Misc #14735
openthread-safe operations in a hash could be documented
Description
Hi, sometimes I find myself fetching data from the database through multiple queries concurrently. For example, suppose the application support multiple data-types which are independent from each other and we need to perform a set of operations per data-type. Usually I'd run one method for extracting the related data per data-type and would run them concurrently. Something like this:
require 'thread'
result = {} # assume this is thread-safe in MRI for now
data_types.map do |data_type, processor|
Thread.start{ result[data_type] = processor.call }
end.each &:join
This code is quite simple and seems to always work with MRI. A more explicit equivalent code that should also work on other Ruby implementations without GIL would be probably written like:
require 'thread'
result = {}
result_semaphore = Mutex.new
data_types.map do |data_type, processor|
Thread.start do
result_for_data_type = processor.call # expensive call
result_semaphore.synchronize{ result[data_type] = result_for_data_type }
end
end.each &:join
As you can see, it's much more code than the previous one. As I said initially, I use such pattern every now and then, so I'd love to be able to write the first code and being confident that it would always work as expected in MRI.
I've tried the following in order to see if I could cause an thread-unsafe case with MRI but it always return "[ 100000, 100000, nil ]":
require 'thread'
h = {}
(1..100000).map do |i|
Thread.start{ h[i] = i }
end.each &:join
p h.keys.uniq.size, h.values.uniq.size, h.find{|k, v| k != v }
Is it just by chance? Or may I assume that will always be the case. Maybe it would be interesting to document somewhere what could be assumed to be true regarding thread-safeness for many methods.
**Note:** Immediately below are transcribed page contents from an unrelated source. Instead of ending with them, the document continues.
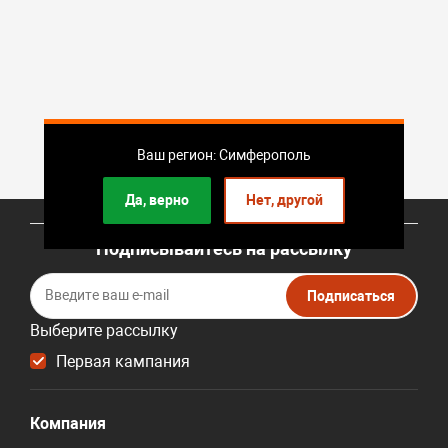
Ваш регион: Симферополь
Да, верно
Нет, другой
Подписывайтесь на рассылку
Подписаться
Выберите рассылку
Первая кампания
Компания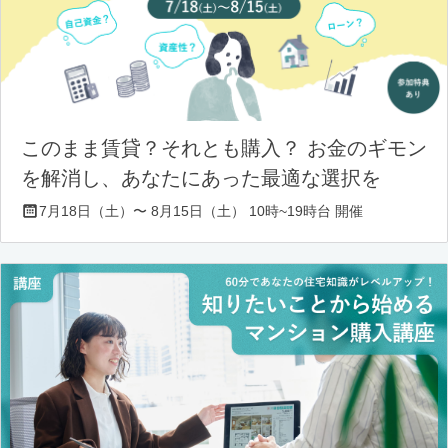
このまま賃貸？それとも購入？ お金のギモン
を解消し、あなたにあった最適な選択を
7月18日（土）〜 8月15日（土） 10時~19時台 開催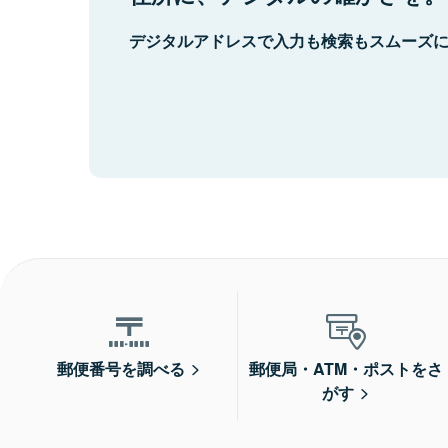
デジタルアドレスで入力も検索もスムーズ
郵便番号を調べる
郵便局・ATM・ポストをさ
がす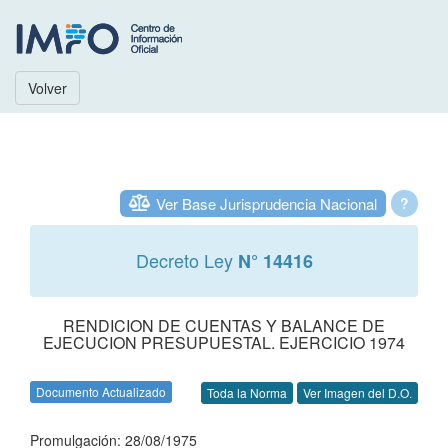
Volver
Ver Base Jurisprudencia Nacional
?
Decreto Ley
N° 14416
RENDICION DE CUENTAS Y BALANCE DE
EJECUCION PRESUPUESTAL. EJERCICIO 1974
Documento Actualizado
Toda la Norma
Ver Imagen del D.O.
Promulgación: 28/08/1975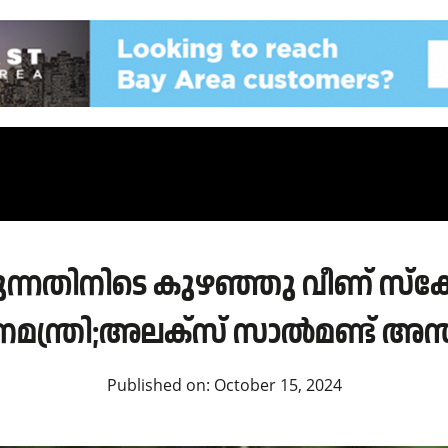
ുന്നതിനിടെ കുഴഞ്ഞു വീണ് സ്കോ
നമന്ത്രി;അലക്സ് സാല്‍മണ്ട് അന്ത
Published on:
October 15, 2024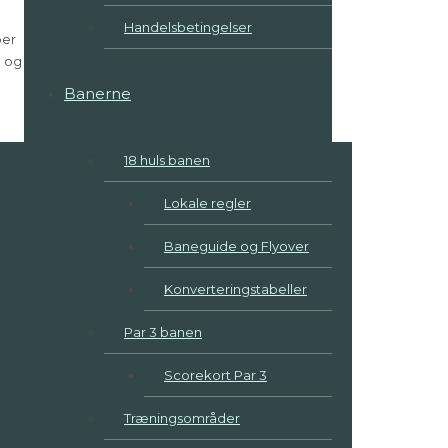
Handelsbetingelser
ber
d og
Banerne
18 huls banen
Lokale regler
Baneguide og Flyover
Konverteringstabeller
Par 3 banen
Scorekort Par 3
Træningsområder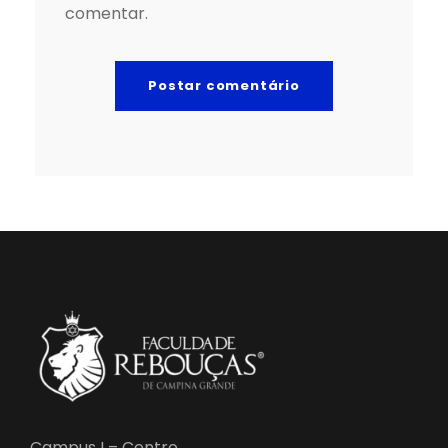
comentar.
Campus I – Centro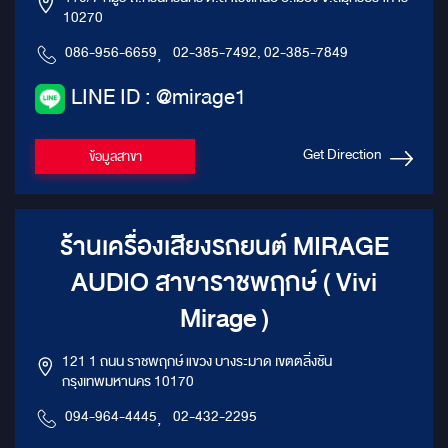
10270
086-956-6659
,
02-385-7492, 02-385-7849
LINE ID : @mirage1
Get Direction
ข้อมูลสาขา
ร้านเครื่องเสียงรถยนต์ MIRAGE
AUDIO สาขาราชพฤกษ์ ( Vivi
Mirage )
121 1 ถนน ราชพฤกษ์ แขวง บางระมาด เขตตลิ่งชัน
กรุงเทพมหานคร 10170
094-964-4445
,
02-432-2295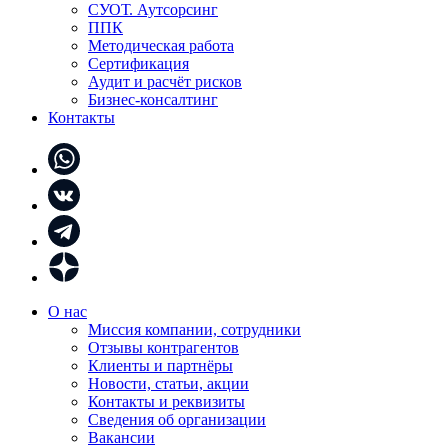
СУОТ. Аутсорсинг
ППК
Методическая работа
Сертификация
Аудит и расчёт рисков
Бизнес-консалтинг
Контакты
О нас
Миссия компании, сотрудники
Отзывы контрагентов
Клиенты и партнёры
Новости, статьи, акции
Контакты и реквизиты
Сведения об организации
Вакансии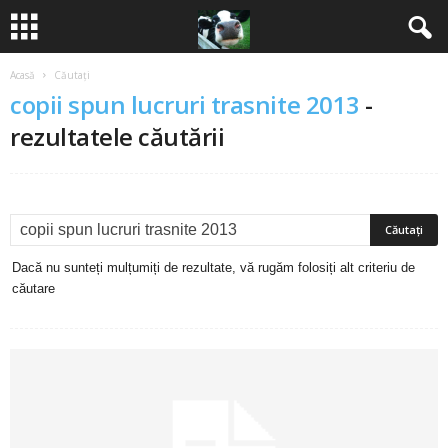
Acasă
Căutați
B
copii spun lucruri trasnite 2013
-
a
rezultatele căutării
n
c
u
Dacă nu sunteți mulțumiți de rezultate, vă rugăm folosiți alt criteriu de
căutare
r
i
2
0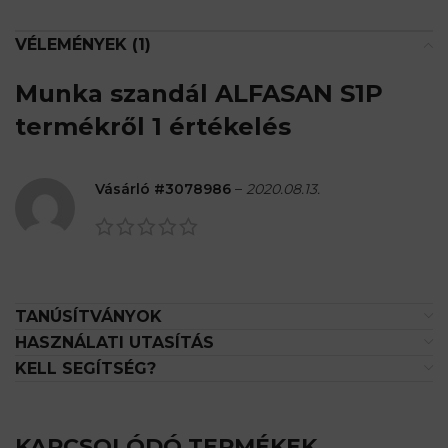
VÉLEMÉNYEK (1)
Munka szandál ALFASAN S1P
termékről 1 értékelés
Vásárló #3078986
–
2020.08.13.
TANÚSÍTVÁNYOK
HASZNÁLATI UTASÍTÁS
KELL SEGÍTSÉG?
KAPCSOLÓDÓ TERMÉKEK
For example, there could be some link in the Hash documentation such as: "If you'd like to understand how each method behave in a multi-thread environment read this document" and point to another page explaining how it works.
By the way, the 'concurrent' gem seems to assume Hash is thread-safe in MRI as you can see here:
https://github.com/ruby-concurrency/concurrent-ruby/blob/master/lib/concurrent/hash.rb#L5-L16
module Concurrent
if Concurrent.on_cruby?
class Hash < ::Hash;
end
#...
end
end
Is this officially documented somewhere?
Updated by normalperson (Eric Wong) over 6 years ago
rr.rosas@gmail.com wrote:
result = {} # assume this is thread-safe in MRI for now
data_types.map do |data_type, processor|
Thread.start{ result[data_type] = processor.call }
end.each &:join
It's only thread-safe in MRI if data_type is a common key type:
String/Symbol/Integer/nil/true/false/Float
Is it just by chance?
Yes, probably...
By the way, the 'concurrent' gem seems to assume Hash is thread-safe in MRI as you can see here:
'thread_safe' hit problems with that assumption:
https://bugs.ruby-lang.org/issues/14357
Updated by rosenfeld (Rodrigo Rosenfeld Rosas) over 6 years ago
Thanks, Eric. So, if I got this right, even though MRI tries to make it safe for common key types (it's a string in my case), I shouldn't rely on that as this would be considered an MRI implementation details and might change in the future. Or may I assume it would be always safe to assign values to different keys concurrently with MRI as long as I'd be using common keys (string/symbol/integer)?